St Mark 8:31-38
Then he began to teach them that the Son of Man must undergo great suffering, and be rejected by the elders, the chief priests, and the scribes, and be killed, and after three days rise again. He said all this quite openly. And Peter took him aside and began to rebuke him. But turning and looking at his disciples, he rebuked Peter and said, ‘Get behind me, Satan! For you are setting your mind not on divine things but on human things.’

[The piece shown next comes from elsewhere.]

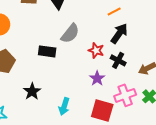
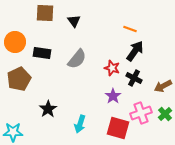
orange line: (114, 11) -> (130, 29), turned 48
gray semicircle: (70, 33) -> (77, 59), moved
black rectangle: (47, 51) -> (42, 53), moved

He called the crowd with his disciples, and said to them, ‘If any want to become my followers, let them deny themselves and take up their cross and follow me. For those who want to save their life will lose it, and those who lose their life for my sake, and for the sake of the gospel, will save it. For what will it profit them to gain the whole world and forfeit their life? Indeed, what can they give in return for their life?
Reflection
In his book ‘The Cost of Discipleship’, published in German in 1937, Dietrich Bonhoeffer wrote “whenever Christ calls us, his call leads us to death.” Eight years later those words became a reality for him when he was hanged by the Nazis, following their discovery of his association with those who had tried to kill Hitler in July 1944.
Bonhoeffer was nearly 27 when Hitler came to power in 1933. The Lutheran Church, into which he had been ordained two years earlier, had a strong tradition of supporting the government but, whilst the vast majority of Christians did support Hitler, Bonhoeffer opposed him from the start, and was instrumental in founding the Confessing Church.
His activities were increasingly restricted and to rescue him from danger some of his friends worked long and hard to get him to the safety of the USA in 1939. But almost as soon as he arrived he realised that he had done the wrong thing. He wrote “I will have no right to participate in the restoration of Christian life in Germany after the war unless I share the trials of this time with my people.” So he returned to Germany, knowing the risks involved. He was arrested and imprisoned in April 1943, before being executed two years later.
We live in very different times from Bonhoeffer and our lives are not in danger for being Christians, but in the light of Jesus’ words quoted above, and Bonhoeffer’s comment on them, which was lived out in his life and death, we might ask which forms of evil we need to oppose and what there is in our lives which needs to die, if we would be true disciples of Jesus.
And let us not forget that in many countries today our brothers and sisters in Christ are being persecuted for their faith, many suffering imprisonment and even death. Is it not incumbent on us to pray for them and to support them in practical ways?